Eu reconto, assim, uma história do que ‘poderia ter sido’, rompendo com os limites da representação colonial. Afinal, nomear o passado de maneira crítica significa uma forma dileta de rever o presente e visionar o futuro.”
O poder e a glória do pecado, 2019
“Este é um trabalho de grandes proporções, mede 2.90X2.90, e é baseado na arquitetura ornamentada da obra L’incontro di Salomone con la regina di Saba (O Encontro de Salomão com a Rainha de Sabá, ca. 1470–1473), de Francesco del Cossa, no qual pintei o mesmo Jesus que Giotto pintou na capela Scrovegni. Neste trabalho, discuto, mais uma vez, a questão da religião retratando Jesus sendo influenciado por anjos em ações inesperadas e até violentas. Como muito bem descreveu a curadora Juliana Gontijo: “Segundo a tradição judaico-cristã, os anjos são seres celestiais perfeitos, criados bons por Deus para servi-lo segundo a sua vontade; aqui, porém, aparecem demasiadamente humanos, pondo em questão a perfeição da criação ou a onisciência divina”.
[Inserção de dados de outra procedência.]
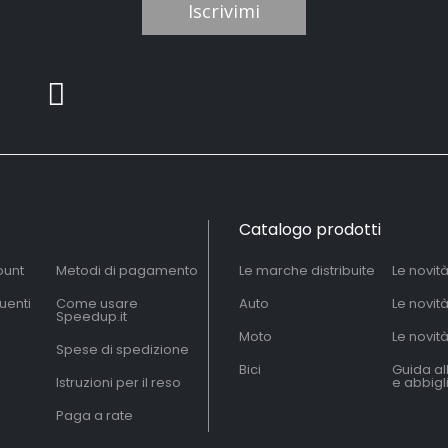
Iscrivimi
Catalogo prodotti
ount
Metodi di pagamento
Le marche distribuite
Le novit
uenti
Come usare
Auto
Le novit
Speedup.it
Moto
Le novità
Spese di spedizione
Bici
Guida al
Istruzioni per il reso
e abbig
Paga a rate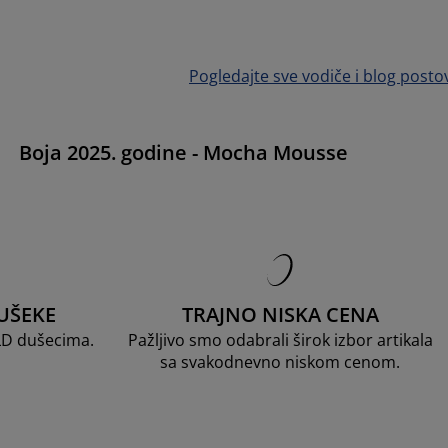
Pogledajte sve vodiče i blog posto
e
Boja 2025. godine - Mocha Mousse
UŠEKE
TRAJNO NISKA CENA
LD dušecima.
Pažljivo smo odabrali širok izbor artikala
sa svakodnevno niskom cenom.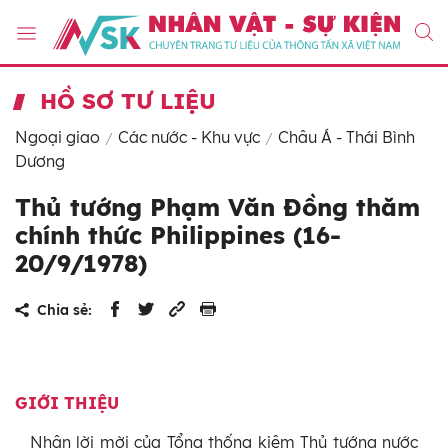
HỒ SƠ TƯ LIỆU
Ngoại giao
Các nước - Khu vực
Châu Á - Thái Bình
Dương
Thủ tướng Phạm Văn Đồng thăm
chính thức Philippines (16-
20/9/1978)
Chia sẻ:
GIỚI THIỆU
Nhận lời mời của Tổng thống kiêm Thủ tướng nước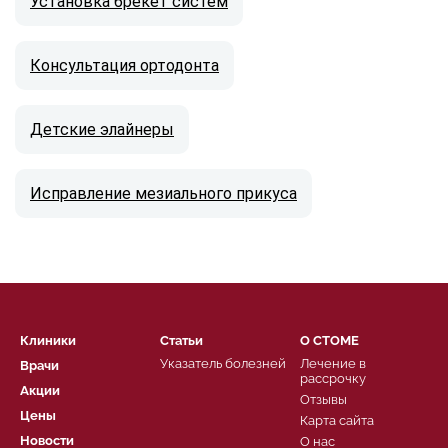
Установка брекет систем
Консультация ортодонта
Детские элайнеры
Исправление мезиального прикуса
Клиники
Статьи
О СТОМЕ
Указатель болезней
Лечение в
Врачи
рассрочку
Акции
Отзывы
Цены
Карта сайта
Новости
О нас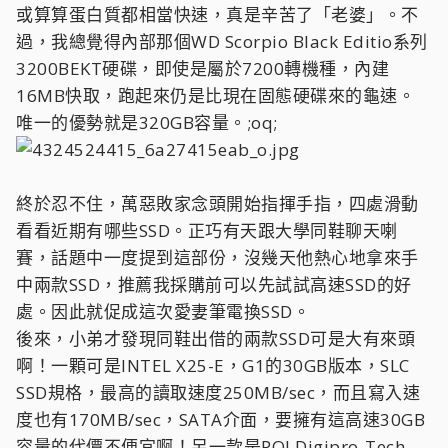
或算算蛋白質都相當快速，真是辛苦了「老婆」。不
過，我總覺得內部那個WD Scorpio Black Editio系列
3200BEKT硬碟，即使是屬於7200轉機種，內建
16MB快取，跑起來仍是比現在固態硬碟來的龜速。
唯一的優勢就是320GB容量。;oq;
終於忍不住，萬惡敗家念頭開始指揮手指，四處滑動
看看近期有哪些SSD。正巧有天跟大學同鞋聊天喇
賽，話題中一度提到這部份，沒幾天他熱心地拿來手
中兩款SSD，推薦我採購前可以先試試高速SSD的好
處。因此就促成這次愛妻筆電換SSD。
後來，小弟才發現同鞋出借的兩款SSD可是大有來頭
啊！一顆可是INTEL X25-E，G1的30GB版本，SLC
SSD規格，最高的讀取速度250MB/sec，而且寫入速
度也有170MB/sec，SATA介面，要擁有這高速30GB
容量的代價不便宜啊！另一款是PQI Digipro-Tech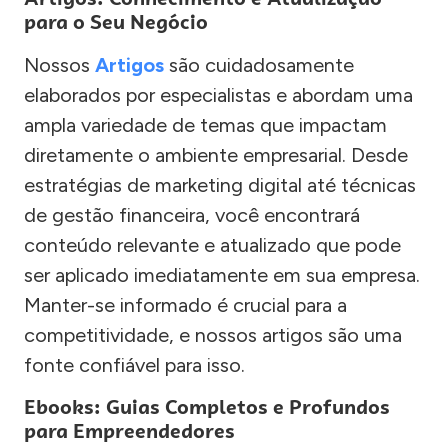
para o Seu Negócio
Nossos
Artigos
são cuidadosamente
elaborados por especialistas e abordam uma
ampla variedade de temas que impactam
diretamente o ambiente empresarial. Desde
estratégias de marketing digital até técnicas
de gestão financeira, você encontrará
conteúdo relevante e atualizado que pode
ser aplicado imediatamente em sua empresa.
Manter-se informado é crucial para a
competitividade, e nossos artigos são uma
fonte confiável para isso.
Ebooks: Guias Completos e Profundos
para Empreendedores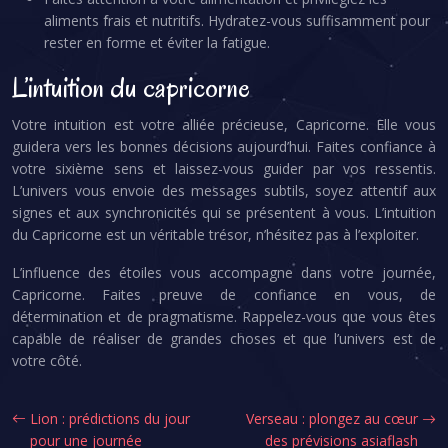
aliments frais et nutritifs. Hydratez-vous suffisamment pour
rester en forme et éviter la fatigue.
L’intuition du capricorne
Votre intuition est votre alliée précieuse, Capricorne. Elle vous
guidera vers les bonnes décisions aujourd’hui. Faites confiance à
votre sixième sens et laissez-vous guider par vos ressentis.
L’univers vous envoie des messages subtils, soyez attentif aux
signes et aux synchronicités qui se présentent à vous. L’intuition
du Capricorne est un véritable trésor, n’hésitez pas à l’exploiter.
L’influence des étoiles vous accompagne dans votre journée,
Capricorne. Faites preuve de confiance en vous, de
détermination et de pragmatisme. Rappelez-vous que vous êtes
capable de réaliser de grandes choses et que l’univers est de
votre côté.
Lion : prédictions du jour
Verseau : plongez au cœur
pour une journée
des prévisions asiaflash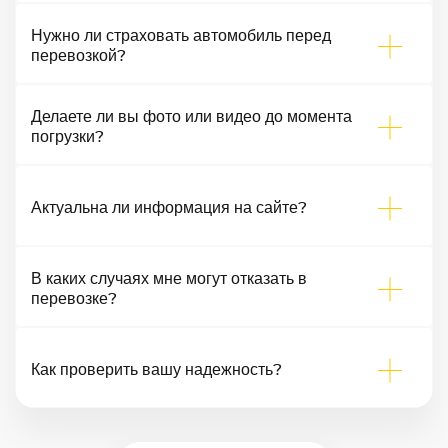
Нужно ли страховать автомобиль перед
перевозкой?
Делаете ли вы фото или видео до момента
погрузки?
Актуальна ли информация на сайте?
В каких случаях мне могут отказать в
перевозке?
Как проверить вашу надежность?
A supressão do santo pelo ornamento 6, 2025
“Objetos e imagens são fundamentais à concretização e à materialização das ideias que formam um sistema religioso; a eles são agregados significados e direcionados os sentimentos daquilo que representam. No caso do cristianismo, tais símbolos – santos, anjos, a Bíblia, a cruz, entre outros – são comumente apresentados com um amplo repertório de ornamentos. O propósito dessa junção é que o conjunto seja capaz de provocar sentimentos de celebração, adoração, sublime.
Embora a principal característica do ornamento seja estética, sua importância no contexto religioso vai além da função decorativa; ele é capaz de apresentar e definir o valor do símbolo que ornamenta e conduzir por si só a narrativa do contexto religioso.
A série A Supressão do Santo pelo Ornamento é composta por pinturas e desenhos onde as imagens dos santos de retábulos e oratórios são substituídas por outros ornamentos, de maneira que a composição seja tomada por um conjunto semântico cuja dimensão estética se relaciona diretamente com a memória e os valores da cultura cristã.”
O vendedor de miniaturas 9, 2025
“Neste trabalho, faço referência a estações de metrô presentes em grandes cidades do mundo, cenário onde um vendedor fictício informal expõe e vende seus produtos. Dispostas em lonas no chão, ou em ganchos pendurados nas estruturas dos espaços, estão figuras em miniatura que evocam tanto imagens religiosas como figuras de ação. Ao lado de imagens sagradas, como são Sebastião ou Nossa Senhora Aparecida, estão também figuras como políticos, policiais e pastores evangélicos, elementos que compõem muitos grupos paramilitares denominados “milícias” no Rio de Janeiro.
Por meio da representação de um espaço arquitetônico cotidiano em uma cena aparentemente banal, exponho, sob a forma de miniaturas, os agentes contemporâneos, que se estruturam por meio da política e da religião, para exercer o controle e promover a violência.”